**DIRECTIONS FOR THIS TASK**.
Find each line of the material below in which the word "professionnels" occurs, and return it.

STORED DATA Start Marker

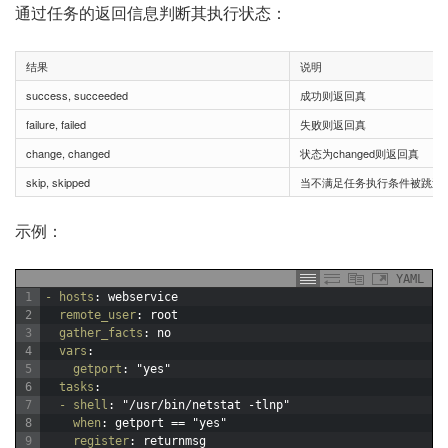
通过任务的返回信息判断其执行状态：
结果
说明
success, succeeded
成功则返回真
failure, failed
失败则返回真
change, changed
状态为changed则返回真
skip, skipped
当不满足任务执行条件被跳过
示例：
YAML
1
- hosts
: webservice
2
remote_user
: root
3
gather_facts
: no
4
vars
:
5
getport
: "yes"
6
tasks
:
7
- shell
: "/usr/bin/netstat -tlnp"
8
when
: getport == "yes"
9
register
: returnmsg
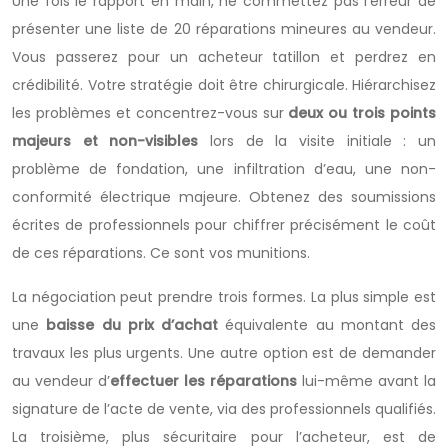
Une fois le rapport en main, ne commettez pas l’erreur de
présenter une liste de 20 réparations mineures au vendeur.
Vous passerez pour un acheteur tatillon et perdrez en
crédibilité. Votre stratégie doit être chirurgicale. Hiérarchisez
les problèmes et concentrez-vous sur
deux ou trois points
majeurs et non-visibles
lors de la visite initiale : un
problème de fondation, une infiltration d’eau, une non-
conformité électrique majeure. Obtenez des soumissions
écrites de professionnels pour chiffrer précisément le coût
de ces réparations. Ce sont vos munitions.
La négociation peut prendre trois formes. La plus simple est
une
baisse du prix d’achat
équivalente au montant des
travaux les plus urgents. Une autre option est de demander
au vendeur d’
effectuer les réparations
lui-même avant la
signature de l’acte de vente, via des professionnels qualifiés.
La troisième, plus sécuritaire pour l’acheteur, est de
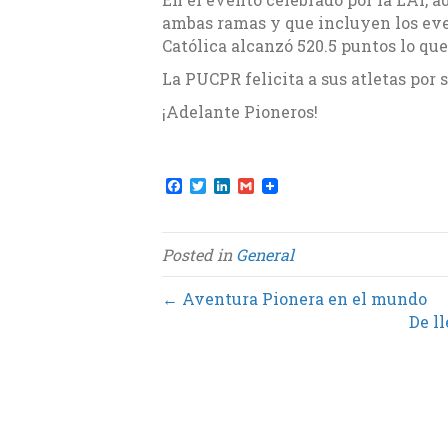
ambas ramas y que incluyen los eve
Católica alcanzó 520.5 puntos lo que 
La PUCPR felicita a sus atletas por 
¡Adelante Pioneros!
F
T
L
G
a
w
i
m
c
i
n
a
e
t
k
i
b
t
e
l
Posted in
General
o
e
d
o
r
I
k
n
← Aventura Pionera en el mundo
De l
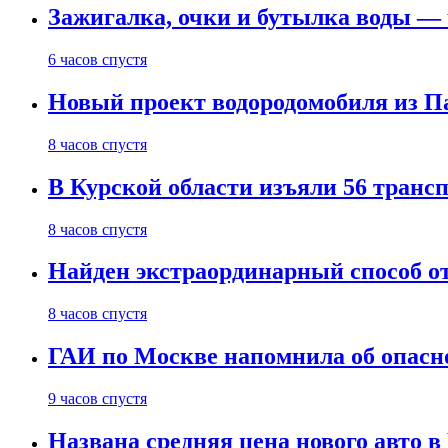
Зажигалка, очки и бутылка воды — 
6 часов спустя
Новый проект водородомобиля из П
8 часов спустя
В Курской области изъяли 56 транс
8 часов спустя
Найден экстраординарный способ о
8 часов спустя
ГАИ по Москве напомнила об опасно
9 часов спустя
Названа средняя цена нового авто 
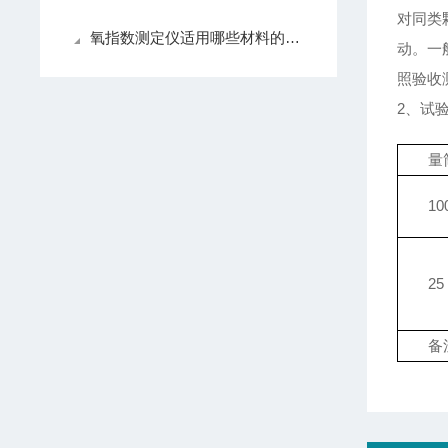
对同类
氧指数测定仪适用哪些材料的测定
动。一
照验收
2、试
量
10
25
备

STORED DATA End Marker

**RESULT**.
écrites de professionnels pour chiffrer précisément le coût
signature de l’acte de vente, via des professionnels qualifiés.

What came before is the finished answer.